Records drawn from a dataset

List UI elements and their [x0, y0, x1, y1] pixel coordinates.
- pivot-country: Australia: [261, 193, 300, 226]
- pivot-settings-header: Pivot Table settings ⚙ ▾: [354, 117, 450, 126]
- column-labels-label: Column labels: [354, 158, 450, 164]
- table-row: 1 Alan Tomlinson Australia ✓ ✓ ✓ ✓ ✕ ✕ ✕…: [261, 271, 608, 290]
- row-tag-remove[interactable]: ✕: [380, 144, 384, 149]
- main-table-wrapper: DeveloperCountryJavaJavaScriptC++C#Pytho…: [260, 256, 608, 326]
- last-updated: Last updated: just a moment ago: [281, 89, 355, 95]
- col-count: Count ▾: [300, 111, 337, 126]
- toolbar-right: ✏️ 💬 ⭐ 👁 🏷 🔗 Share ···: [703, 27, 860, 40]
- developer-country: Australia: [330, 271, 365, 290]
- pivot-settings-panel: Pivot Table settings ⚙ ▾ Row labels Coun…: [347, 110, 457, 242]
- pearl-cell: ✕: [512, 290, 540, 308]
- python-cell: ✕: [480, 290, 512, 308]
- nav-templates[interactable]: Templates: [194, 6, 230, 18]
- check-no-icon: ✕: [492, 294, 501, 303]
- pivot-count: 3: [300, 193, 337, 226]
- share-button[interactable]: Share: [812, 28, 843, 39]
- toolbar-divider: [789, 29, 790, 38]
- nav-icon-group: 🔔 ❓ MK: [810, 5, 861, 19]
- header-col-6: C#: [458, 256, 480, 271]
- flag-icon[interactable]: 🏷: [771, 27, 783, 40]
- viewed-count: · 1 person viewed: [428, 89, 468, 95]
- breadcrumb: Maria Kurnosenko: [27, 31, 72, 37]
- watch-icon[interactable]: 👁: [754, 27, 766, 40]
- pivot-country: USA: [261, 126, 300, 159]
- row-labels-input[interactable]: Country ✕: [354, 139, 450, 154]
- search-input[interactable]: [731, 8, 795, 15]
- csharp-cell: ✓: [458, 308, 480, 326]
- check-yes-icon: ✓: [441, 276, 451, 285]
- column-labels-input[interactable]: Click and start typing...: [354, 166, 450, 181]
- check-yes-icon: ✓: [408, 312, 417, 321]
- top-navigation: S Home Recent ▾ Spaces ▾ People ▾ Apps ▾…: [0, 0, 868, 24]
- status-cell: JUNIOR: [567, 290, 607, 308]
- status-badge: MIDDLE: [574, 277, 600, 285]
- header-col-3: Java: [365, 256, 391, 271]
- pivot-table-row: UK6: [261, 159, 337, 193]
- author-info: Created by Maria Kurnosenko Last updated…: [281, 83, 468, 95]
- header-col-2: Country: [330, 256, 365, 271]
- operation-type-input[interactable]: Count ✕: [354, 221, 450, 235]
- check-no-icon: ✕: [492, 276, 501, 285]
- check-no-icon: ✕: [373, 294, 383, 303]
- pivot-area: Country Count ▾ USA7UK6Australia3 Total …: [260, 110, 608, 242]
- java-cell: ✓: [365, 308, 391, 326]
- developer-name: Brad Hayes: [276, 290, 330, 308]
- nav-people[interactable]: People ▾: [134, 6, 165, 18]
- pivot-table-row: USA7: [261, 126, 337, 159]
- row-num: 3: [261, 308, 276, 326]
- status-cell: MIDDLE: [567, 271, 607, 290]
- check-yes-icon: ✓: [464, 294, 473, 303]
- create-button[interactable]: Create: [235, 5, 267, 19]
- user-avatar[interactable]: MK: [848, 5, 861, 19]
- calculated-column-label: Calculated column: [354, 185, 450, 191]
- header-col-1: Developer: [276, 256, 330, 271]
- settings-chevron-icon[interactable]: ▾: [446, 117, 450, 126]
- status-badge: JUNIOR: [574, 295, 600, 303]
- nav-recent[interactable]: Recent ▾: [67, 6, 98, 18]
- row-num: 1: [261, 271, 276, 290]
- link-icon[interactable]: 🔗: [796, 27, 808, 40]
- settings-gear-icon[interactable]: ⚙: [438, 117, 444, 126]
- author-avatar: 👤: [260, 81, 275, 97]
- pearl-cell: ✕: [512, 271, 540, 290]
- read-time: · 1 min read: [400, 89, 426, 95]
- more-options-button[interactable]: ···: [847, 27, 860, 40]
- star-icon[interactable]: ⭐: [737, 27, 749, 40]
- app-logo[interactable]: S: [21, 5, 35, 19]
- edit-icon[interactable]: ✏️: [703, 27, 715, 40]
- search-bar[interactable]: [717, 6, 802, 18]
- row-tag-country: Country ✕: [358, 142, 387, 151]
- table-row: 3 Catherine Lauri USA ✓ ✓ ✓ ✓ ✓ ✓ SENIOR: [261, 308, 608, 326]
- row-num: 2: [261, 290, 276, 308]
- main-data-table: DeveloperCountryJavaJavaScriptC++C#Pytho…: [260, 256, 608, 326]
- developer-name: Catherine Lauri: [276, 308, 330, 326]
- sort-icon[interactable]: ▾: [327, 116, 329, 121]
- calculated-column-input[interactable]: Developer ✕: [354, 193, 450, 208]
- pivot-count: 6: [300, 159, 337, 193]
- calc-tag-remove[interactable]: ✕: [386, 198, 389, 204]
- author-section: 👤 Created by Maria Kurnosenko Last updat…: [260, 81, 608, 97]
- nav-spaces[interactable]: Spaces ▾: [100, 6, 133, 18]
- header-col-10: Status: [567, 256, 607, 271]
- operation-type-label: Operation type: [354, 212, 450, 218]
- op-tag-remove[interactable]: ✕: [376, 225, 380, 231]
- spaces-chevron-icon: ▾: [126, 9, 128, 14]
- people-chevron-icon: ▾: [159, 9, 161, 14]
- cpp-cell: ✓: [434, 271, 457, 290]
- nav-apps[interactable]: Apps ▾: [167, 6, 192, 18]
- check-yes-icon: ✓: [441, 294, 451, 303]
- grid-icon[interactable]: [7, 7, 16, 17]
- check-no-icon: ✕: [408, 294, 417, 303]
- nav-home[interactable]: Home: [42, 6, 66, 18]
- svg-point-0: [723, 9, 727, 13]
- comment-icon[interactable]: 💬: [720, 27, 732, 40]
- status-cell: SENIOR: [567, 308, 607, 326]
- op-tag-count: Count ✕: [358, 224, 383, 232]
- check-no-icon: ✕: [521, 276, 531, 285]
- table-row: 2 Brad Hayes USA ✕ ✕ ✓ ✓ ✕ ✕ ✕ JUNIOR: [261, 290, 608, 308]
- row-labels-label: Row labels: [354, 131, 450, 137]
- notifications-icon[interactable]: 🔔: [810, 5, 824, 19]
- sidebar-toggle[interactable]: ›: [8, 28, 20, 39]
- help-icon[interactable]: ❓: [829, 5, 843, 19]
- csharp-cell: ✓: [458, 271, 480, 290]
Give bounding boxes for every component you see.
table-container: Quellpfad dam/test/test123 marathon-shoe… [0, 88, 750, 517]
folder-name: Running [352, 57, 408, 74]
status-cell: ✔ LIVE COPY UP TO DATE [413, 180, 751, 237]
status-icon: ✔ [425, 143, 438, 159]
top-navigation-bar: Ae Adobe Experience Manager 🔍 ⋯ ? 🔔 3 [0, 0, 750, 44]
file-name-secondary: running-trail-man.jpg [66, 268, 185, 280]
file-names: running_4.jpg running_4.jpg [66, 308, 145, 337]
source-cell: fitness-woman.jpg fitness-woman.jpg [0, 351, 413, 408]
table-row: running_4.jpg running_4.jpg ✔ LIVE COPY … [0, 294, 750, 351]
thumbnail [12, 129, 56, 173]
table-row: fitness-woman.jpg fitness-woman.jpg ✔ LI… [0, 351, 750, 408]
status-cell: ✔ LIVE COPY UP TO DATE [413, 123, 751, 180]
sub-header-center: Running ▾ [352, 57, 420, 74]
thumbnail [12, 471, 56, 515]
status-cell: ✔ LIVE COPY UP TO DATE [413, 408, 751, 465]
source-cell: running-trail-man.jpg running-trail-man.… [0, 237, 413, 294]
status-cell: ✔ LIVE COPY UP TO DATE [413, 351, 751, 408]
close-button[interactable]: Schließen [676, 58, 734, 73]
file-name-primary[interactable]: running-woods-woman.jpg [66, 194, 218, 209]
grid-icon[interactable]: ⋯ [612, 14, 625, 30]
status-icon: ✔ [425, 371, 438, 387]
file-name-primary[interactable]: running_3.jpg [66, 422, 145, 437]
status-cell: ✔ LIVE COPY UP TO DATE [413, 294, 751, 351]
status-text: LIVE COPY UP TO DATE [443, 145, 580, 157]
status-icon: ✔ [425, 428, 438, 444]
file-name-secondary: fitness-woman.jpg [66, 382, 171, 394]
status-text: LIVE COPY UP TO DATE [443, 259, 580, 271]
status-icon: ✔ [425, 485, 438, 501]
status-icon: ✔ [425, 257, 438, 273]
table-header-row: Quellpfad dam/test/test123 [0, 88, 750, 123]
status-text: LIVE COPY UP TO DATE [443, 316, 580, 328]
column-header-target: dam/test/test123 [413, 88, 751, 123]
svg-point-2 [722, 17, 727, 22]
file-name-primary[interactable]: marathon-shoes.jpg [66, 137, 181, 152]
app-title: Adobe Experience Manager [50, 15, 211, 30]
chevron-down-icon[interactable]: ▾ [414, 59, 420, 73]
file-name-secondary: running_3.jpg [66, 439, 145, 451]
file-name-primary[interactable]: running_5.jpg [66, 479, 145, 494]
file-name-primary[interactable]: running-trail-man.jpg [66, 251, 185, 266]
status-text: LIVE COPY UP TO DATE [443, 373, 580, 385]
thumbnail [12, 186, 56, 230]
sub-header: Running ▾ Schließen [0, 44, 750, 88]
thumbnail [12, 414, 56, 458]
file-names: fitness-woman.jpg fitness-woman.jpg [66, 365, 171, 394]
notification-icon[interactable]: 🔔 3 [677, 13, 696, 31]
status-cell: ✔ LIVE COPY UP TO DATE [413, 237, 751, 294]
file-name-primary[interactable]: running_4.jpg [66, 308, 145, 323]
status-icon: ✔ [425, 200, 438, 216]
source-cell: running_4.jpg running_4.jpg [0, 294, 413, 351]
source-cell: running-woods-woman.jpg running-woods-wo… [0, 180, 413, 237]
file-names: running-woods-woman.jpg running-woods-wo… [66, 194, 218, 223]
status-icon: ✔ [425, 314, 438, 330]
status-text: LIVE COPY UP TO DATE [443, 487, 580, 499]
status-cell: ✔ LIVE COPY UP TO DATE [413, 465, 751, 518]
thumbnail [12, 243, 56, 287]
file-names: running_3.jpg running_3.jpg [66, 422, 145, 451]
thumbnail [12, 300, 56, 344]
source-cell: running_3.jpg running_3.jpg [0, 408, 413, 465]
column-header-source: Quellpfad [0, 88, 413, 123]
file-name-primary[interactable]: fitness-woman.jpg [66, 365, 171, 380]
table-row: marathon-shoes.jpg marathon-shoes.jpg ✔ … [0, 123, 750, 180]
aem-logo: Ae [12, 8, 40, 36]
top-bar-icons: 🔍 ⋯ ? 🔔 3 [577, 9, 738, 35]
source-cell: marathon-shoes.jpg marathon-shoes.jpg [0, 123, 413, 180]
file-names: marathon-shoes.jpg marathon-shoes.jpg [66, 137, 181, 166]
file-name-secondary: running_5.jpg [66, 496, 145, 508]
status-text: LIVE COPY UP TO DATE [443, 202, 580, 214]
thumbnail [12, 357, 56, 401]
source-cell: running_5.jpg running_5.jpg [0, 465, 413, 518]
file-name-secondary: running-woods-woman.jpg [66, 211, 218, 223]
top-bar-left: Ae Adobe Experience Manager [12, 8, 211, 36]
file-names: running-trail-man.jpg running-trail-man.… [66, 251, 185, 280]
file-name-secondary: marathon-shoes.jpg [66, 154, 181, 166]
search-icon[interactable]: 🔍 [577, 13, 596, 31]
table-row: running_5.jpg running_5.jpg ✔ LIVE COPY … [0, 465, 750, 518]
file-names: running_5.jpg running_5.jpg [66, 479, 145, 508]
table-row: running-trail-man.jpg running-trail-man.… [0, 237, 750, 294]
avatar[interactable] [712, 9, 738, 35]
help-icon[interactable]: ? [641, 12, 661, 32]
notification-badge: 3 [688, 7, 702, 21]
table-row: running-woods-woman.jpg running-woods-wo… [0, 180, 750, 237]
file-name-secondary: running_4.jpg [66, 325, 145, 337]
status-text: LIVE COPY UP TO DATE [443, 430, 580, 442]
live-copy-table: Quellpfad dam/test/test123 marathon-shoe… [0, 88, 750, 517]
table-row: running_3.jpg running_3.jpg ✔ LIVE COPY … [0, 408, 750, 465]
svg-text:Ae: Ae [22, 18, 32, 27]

**DESCRIPTION OF THE TASK**: Within this data, count the lines that include the string "woods" and write the number with nothing else.

**SOLUTION FOR THIS PROBLEM**: 5